Observational biobank study compares phenomic and social determinants for disease risk prediction

Photo by Irene Demetri / Unsplash

medRxiv Published April 19, 2026 Medically reviewed April 25, 2026 Study authors: Wang, Y.; Truong, B.; Lu, W.; Fadil, C.; He, Y.; Luo, W.; Koyama, S.; Tsuo, K.; Paruchuri, K.; Yu, Z… DOI ↗ By Dr. Julia Lee, PhD · Oncology, Genomics & Drug Development

Key Takeaway

Consider that phenomic PGS and social determinants can refine risk prediction, but findings are observational and disease-specific.

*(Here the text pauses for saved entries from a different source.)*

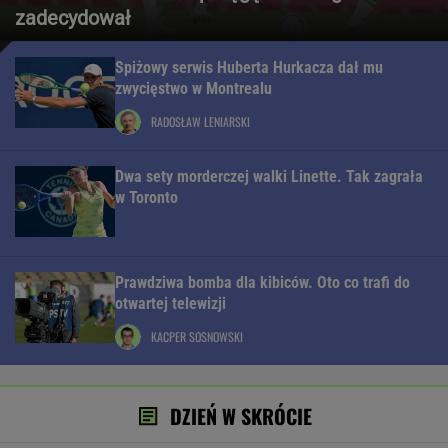
zadecydował
Spiżowy serwis Huberta Hurkacza dał mu
zwycięstwo w Montrealu
RADOSŁAW LENIARSKI
Dwa sety morderczej walki Linette. Tak zagrała
w Toronto
Prawdziwa bomba dla kibiców. Oto co trafi do
otwartej telewizji
KACPER SOSNOWSKI
DZIEŃ W SKRÓCIE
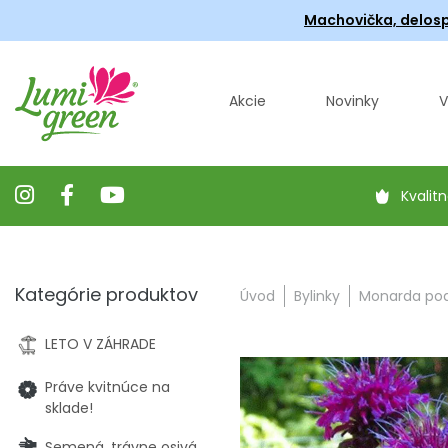
Machovička, delosp
Akcie
Novinky
V
Kvalitn
Kategórie produktov
Úvod
Bylinky
Monarda podv
LETO V ZÁHRADE
Práve kvitnúce na
sklade!
Semená, trávne osivá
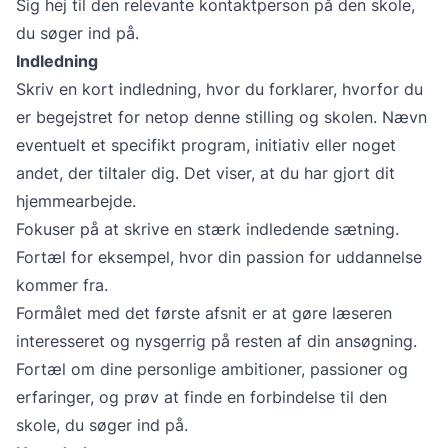
Sig hej til den relevante kontaktperson på den skole,
du søger ind på.
Indledning
Skriv en kort indledning, hvor du forklarer, hvorfor du
er begejstret for netop denne stilling og skolen. Nævn
eventuelt et specifikt program, initiativ eller noget
andet, der tiltaler dig. Det viser, at du har gjort dit
hjemmearbejde.
Fokuser på at skrive en stærk indledende sætning.
Fortæl for eksempel, hvor din passion for uddannelse
kommer fra.
Formålet med det første afsnit er at gøre læseren
interesseret og nysgerrig på resten af din ansøgning.
Fortæl om dine personlige ambitioner, passioner og
erfaringer, og prøv at finde en forbindelse til den
skole, du søger ind på.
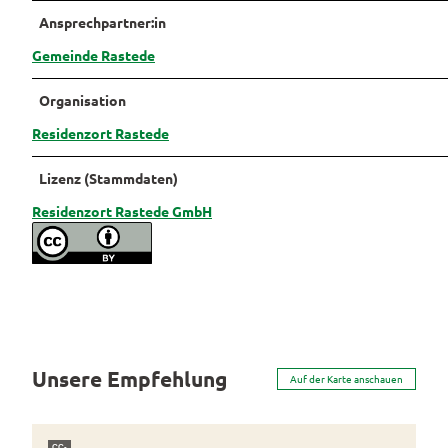
Ansprechpartner:in
Pauschalangebote
Gemeinde Rastede
Organisation
Residenzort Rastede
Lizenz (Stammdaten)
Residenzort Rastede GmbH
Unsere Empfehlung
Auf der Karte anschauen
CC-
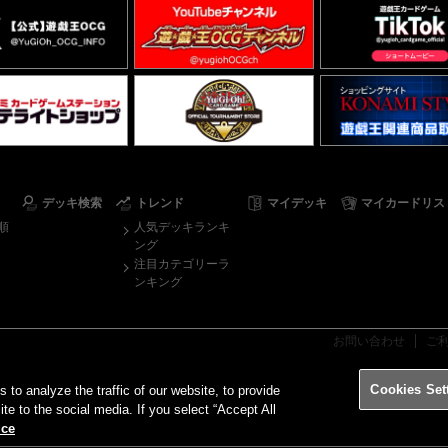
デッキ検索
トレンド
マイデッキ
マイカードリス
順
人気デッキランキ
ング
注目カテゴリーラ
ンキング
お問い合わせ
ご
Cookies Set
o analyze the traffic of our website, to provide
ite to the social media. If you select “Accept All
ice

This research article presents an observational analysis from UK Biobank, Mass General Brigham Biobank, and All of Us participants. It evaluates phenome-derived polygenic scores (PGS) for 35 latent phenomic factors and social determinants of health (SDoH) for predicting asthma, coronary artery disease, and type 2 diabetes, compared to conventional disease-specific PGS.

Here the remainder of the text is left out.